Used in Pharmaceutical Industry:
Benzimidazole, 2-(diethylamino)(7CI) is used as a chemical intermediate for the synthesis of other organic compounds and as a building block for drug development. Its unique structure and properties make it a promising candidate for the creation of new pharmaceuticals.
Used in Research and Laboratory Reagents:
Benzimidazole, 2-(diethylamino)(7CI) is used as a research compound and laboratory reagent, enabling scientists to study its properties and potential applications in various fields. Its versatility and unique structure make it a valuable tool in chemical research and development.

Upstream product

• 17813-57-9 N,N-diethyl-N'-phenylguanidine 
• 617-83-4 Diethylcyanamide 
• 62-53-3 aniline 

Relevant academic research and scientific papers

Copper-catalysed C-H functionalisation gives access to 2-aminobenzimidazoles

This paper describes the development, optimisation and exemplification of a copper-catalysed C-H functionalisation to form pharmaceutically relevant 2-aminobenzimidazoles from aryl-guanidines. High throughput screening was used as a tool to identify a catalytically active copper source, DoE was used for reaction optimisation and a range of aryl-guanidines were prepared and exposed to the optimum conditions to afford a range of 2-aminobenzimidazoles in moderate to good yields. The methodology has been applied to the synthesis of Emedastine, a marketed anti-histamine pharmaceutical compound, with the key cyclisation step performed on a gram-scale.

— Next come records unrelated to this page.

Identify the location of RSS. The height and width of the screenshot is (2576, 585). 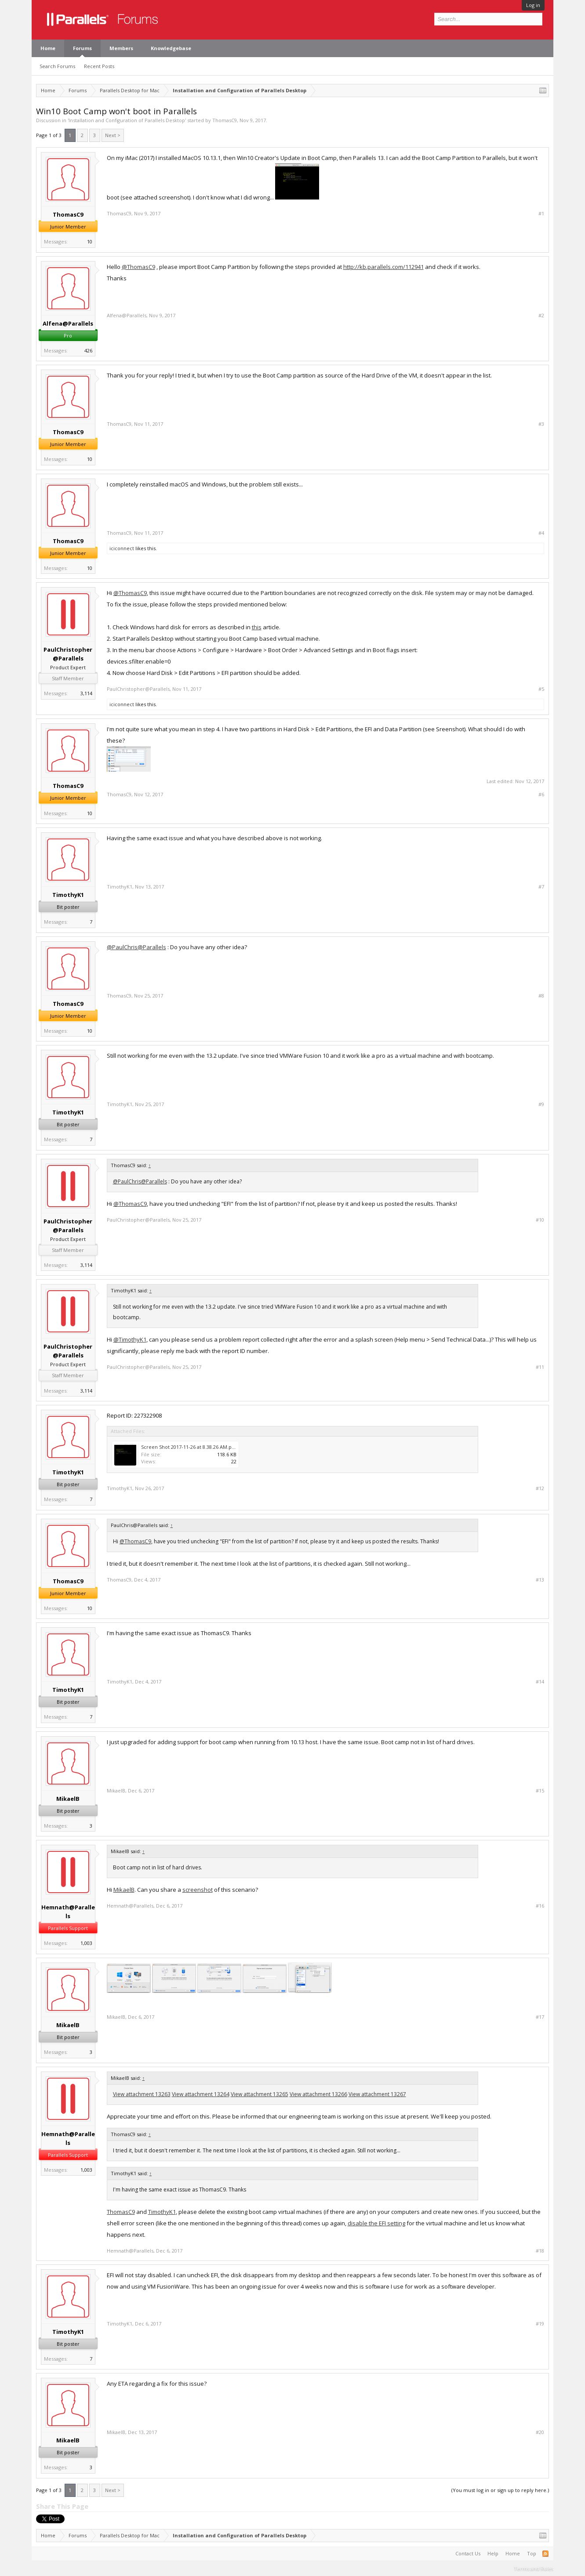 (545, 2553).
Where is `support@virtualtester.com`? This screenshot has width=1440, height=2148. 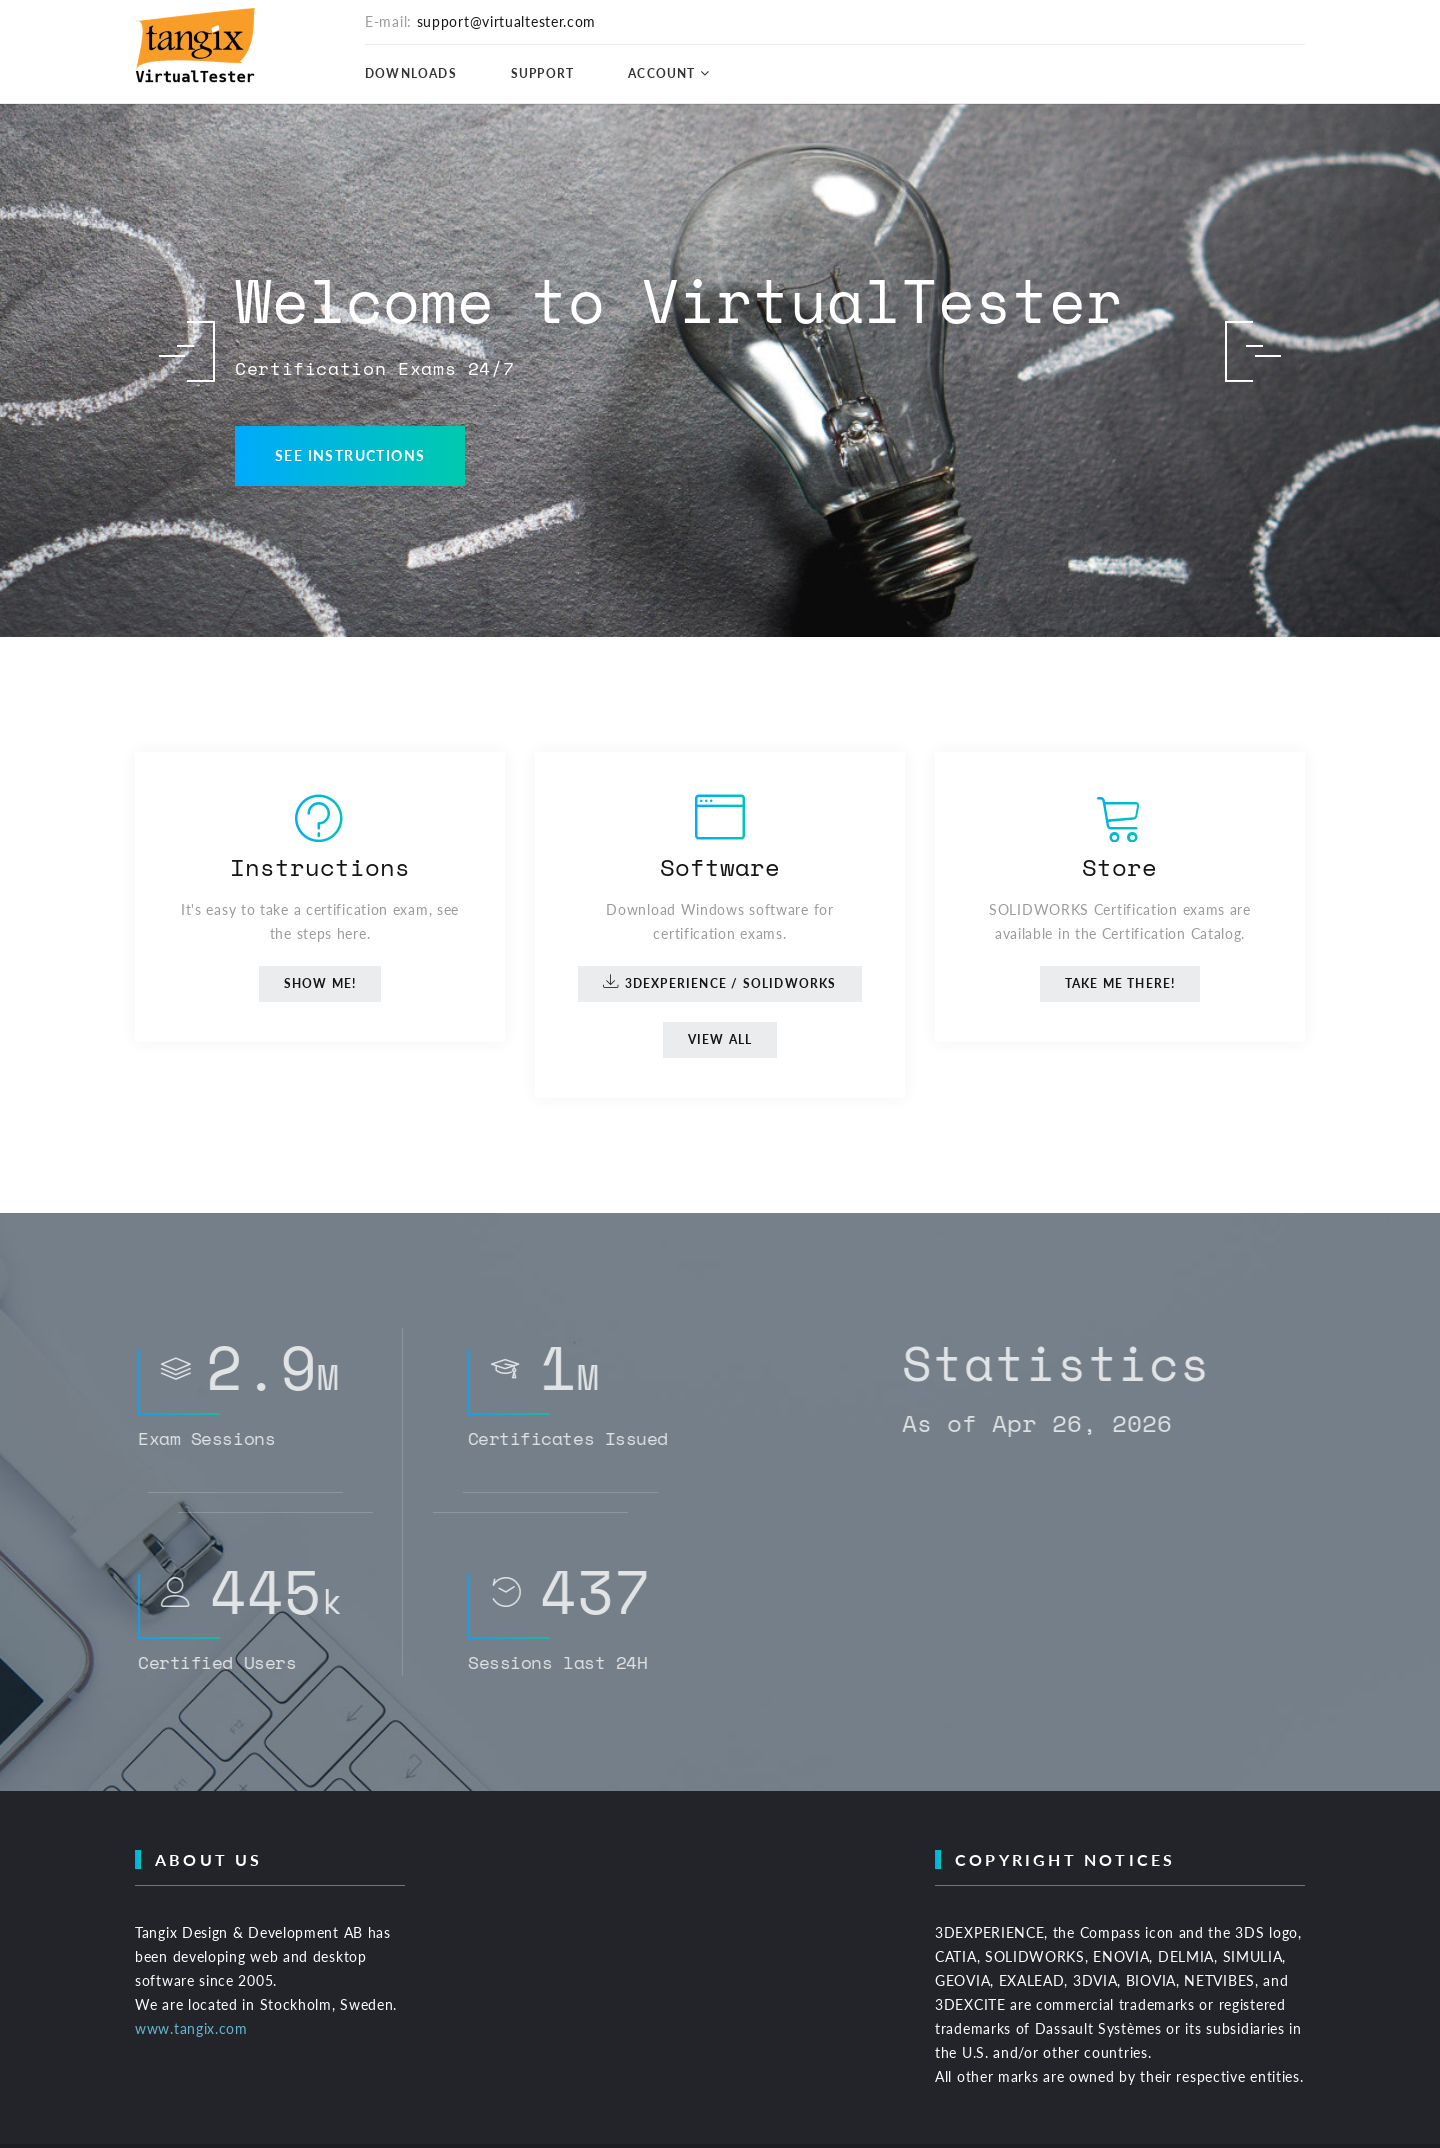 support@virtualtester.com is located at coordinates (507, 21). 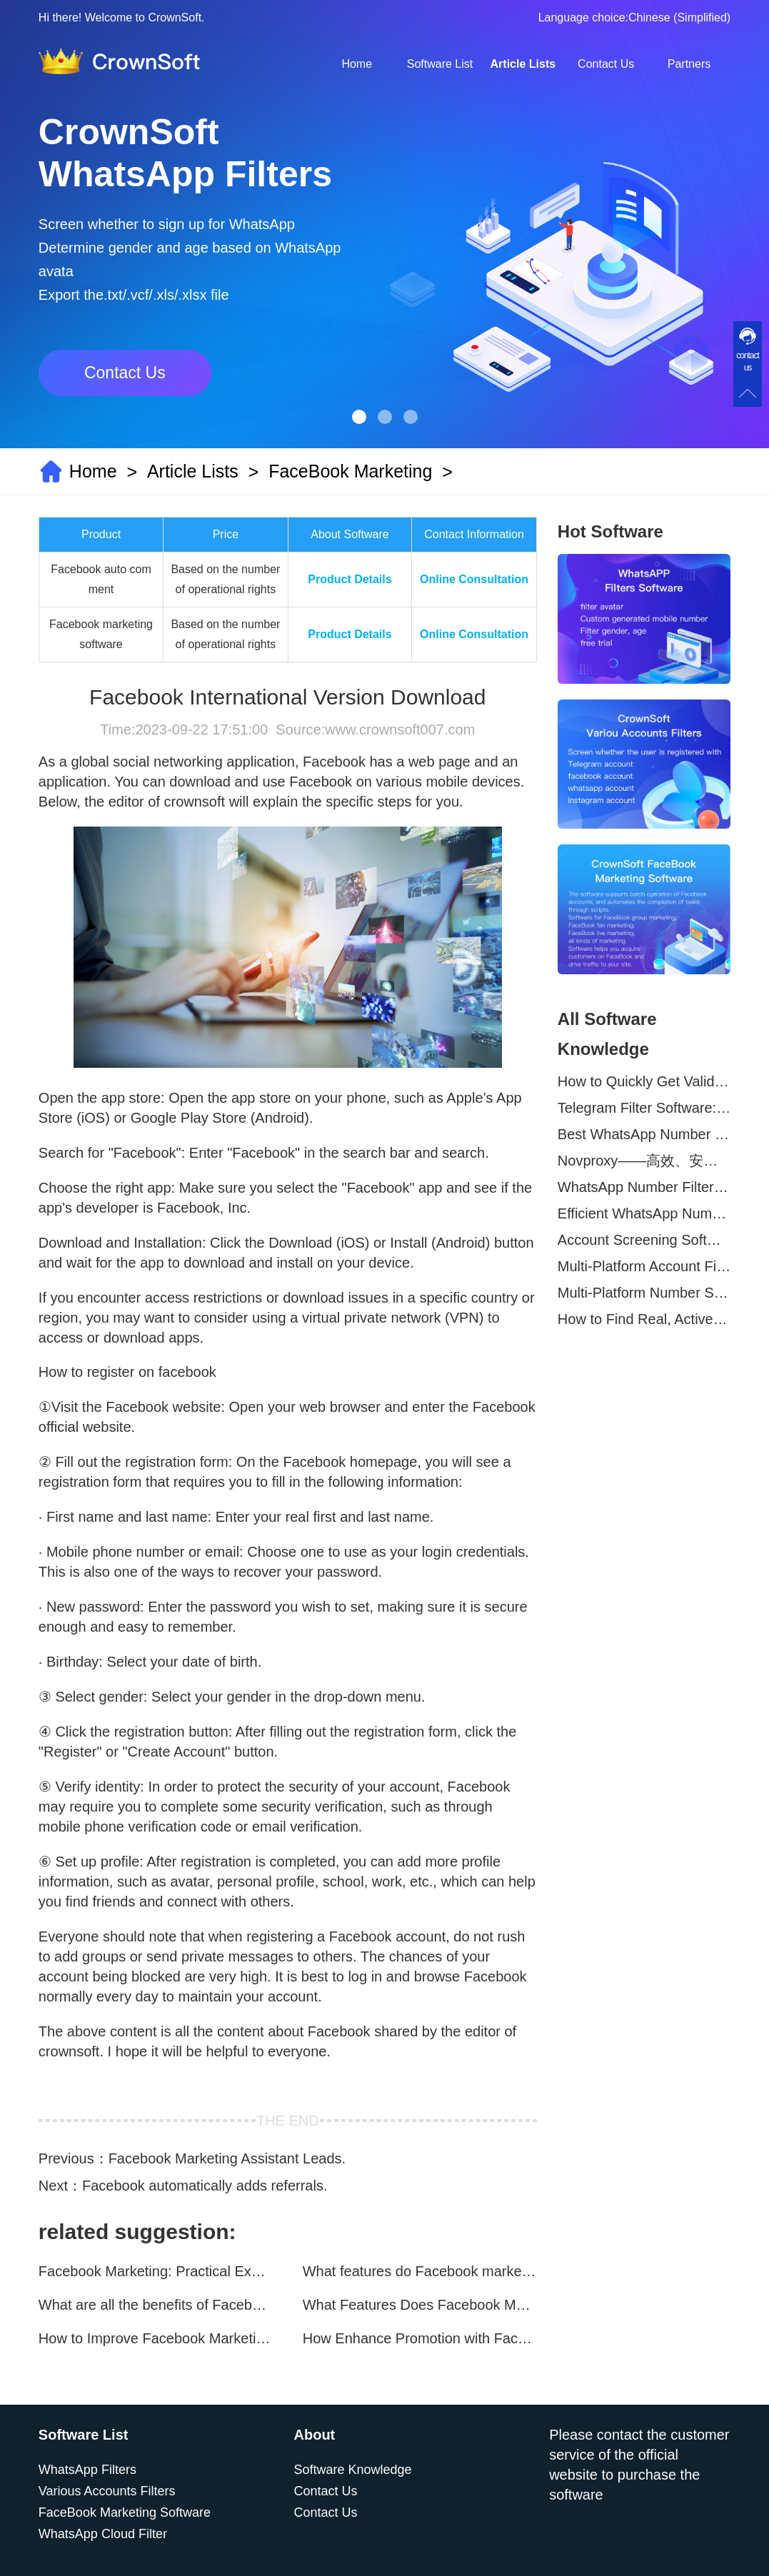  Describe the element at coordinates (644, 1213) in the screenshot. I see `Efficient WhatsApp Number Verification Software – Filter Active Users` at that location.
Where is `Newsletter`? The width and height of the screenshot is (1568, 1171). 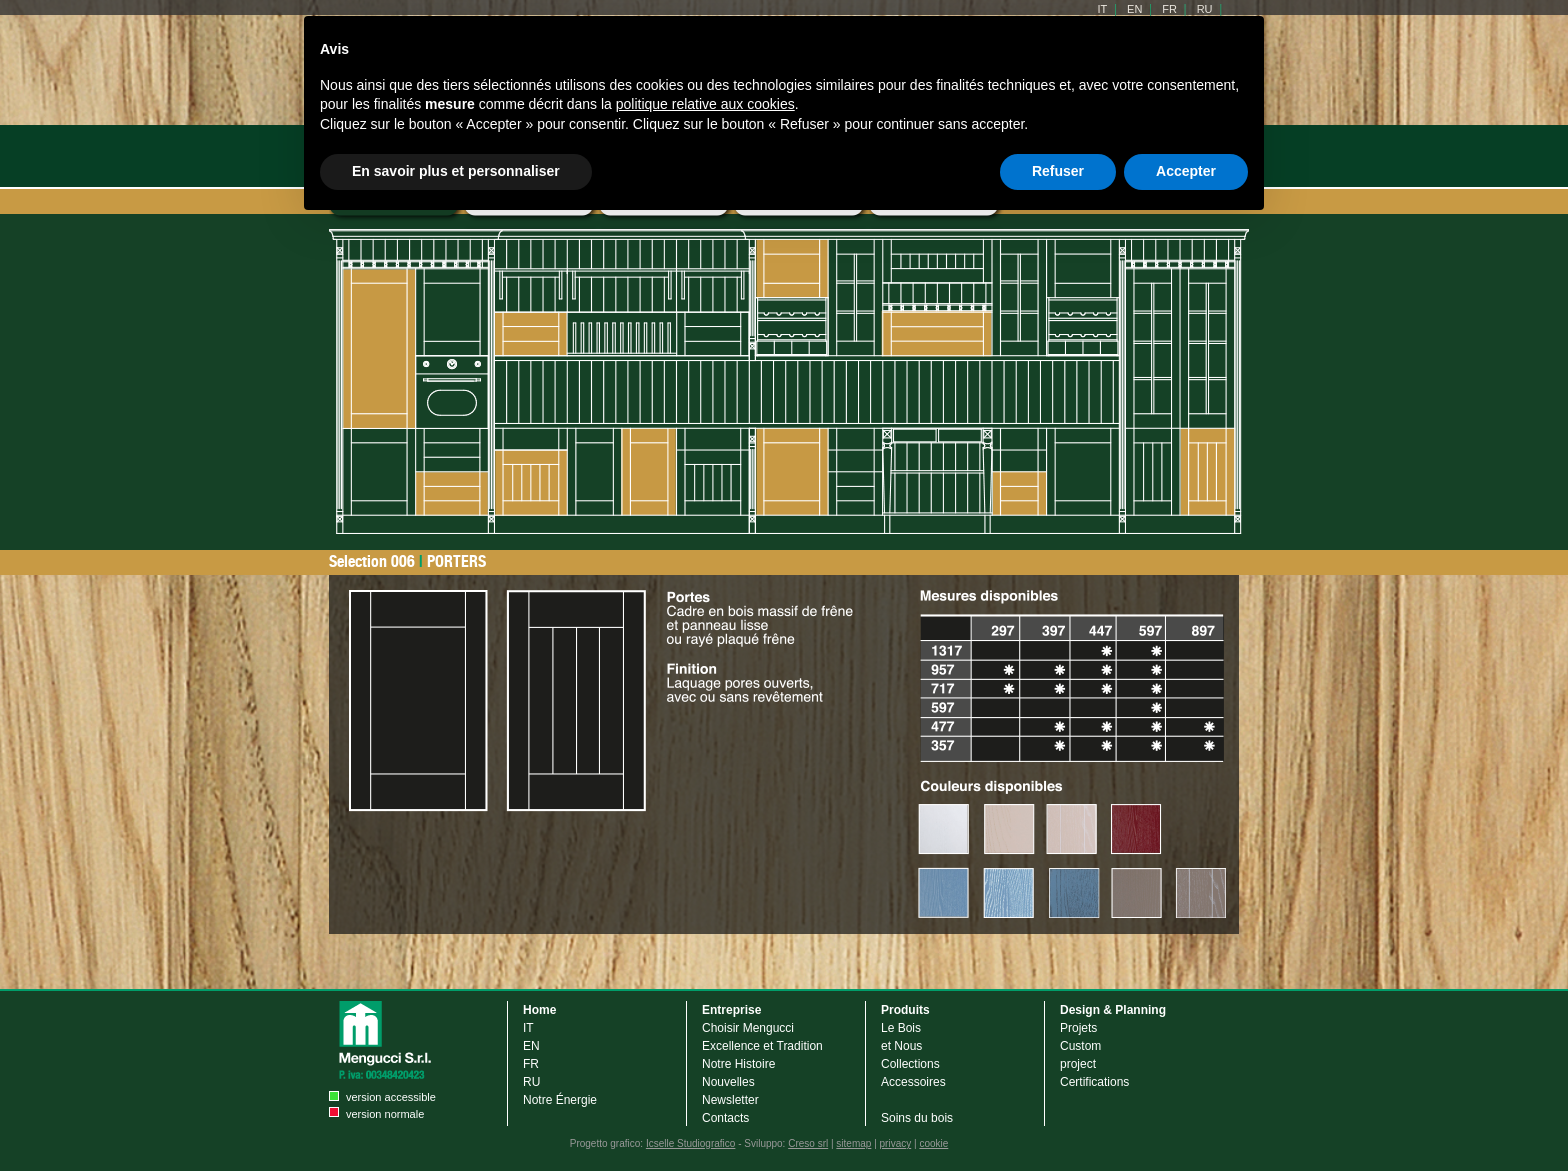 Newsletter is located at coordinates (730, 1100).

Method for catalytic synthesis of benzimidazole derivative from N,N-dimethylthiocarbamoyl chloride derivative under microwave radiation

The invention discloses a method for catalytic synthesis of benzimidazole derivative under microwave radiation. The method comprises steps as follows: the catalytic quantities of a catalyst cuprous iodide, an aided catalyst sodium hydroxide, o-phenylenediamine, a derivative of o-phenylenediamine and an N,N-dimethylthiocarbamoyl chloride derivative are added to a reaction vessel and taken as raw materials, a pyridine solvent is added, all materials are placed in a microwave reaction instrument and subjected to a reaction at certain temperature and power, after a period of time, reduced-pressureconcentration is performed, and a product is subjected to column chromatography purification. The efficient method which adopts the novel raw materials and is simple and convenient to operate and used for preparing the benzimidazole derivative is provided. Compared with the prior art, the method has the advantages of being simple to operate, high in yield, safe, low in cost and environmentally friendly, reaction speed is obviously higher than that of conventional heating, and reaction conditions are mild.

Method for adopting iron-catalyzed N,N-dimethyl-amino-sulfo-formyl chloride derivative for synthesis of benzimidazole derivatives

The invention discloses a method for adopting an iron-catalyzed N,N-dimethyl-amino-sulfo-formyl chloride derivative for synthesis of benzimidazole derivatives. A catalytic quantity of a ferric trichloride catalyst, a cesium carbonate auxiliary catalyst, o-phenylenediamine and o-phenylenediamine derivatives are added into a reaction container, wherein the N,N-dimethyl-amino-sulfo-formyl chloride derivative is adopted as a raw material and tetrahydrofuran is adopted as a solvent for a reaction at certain temperature, a certain time later, pressure is decreased for concentration, and a product issubjected to column chromatography purification. The method is novel in raw material, convenient to operate and efficient and is used for preparing the benzimidazole derivatives. Compared with the prior art, the method has the advantages of being mild in reaction condition, easy to operate, high in yield, safe, low in cost and environmentally friendly. Specific information is shown in the description.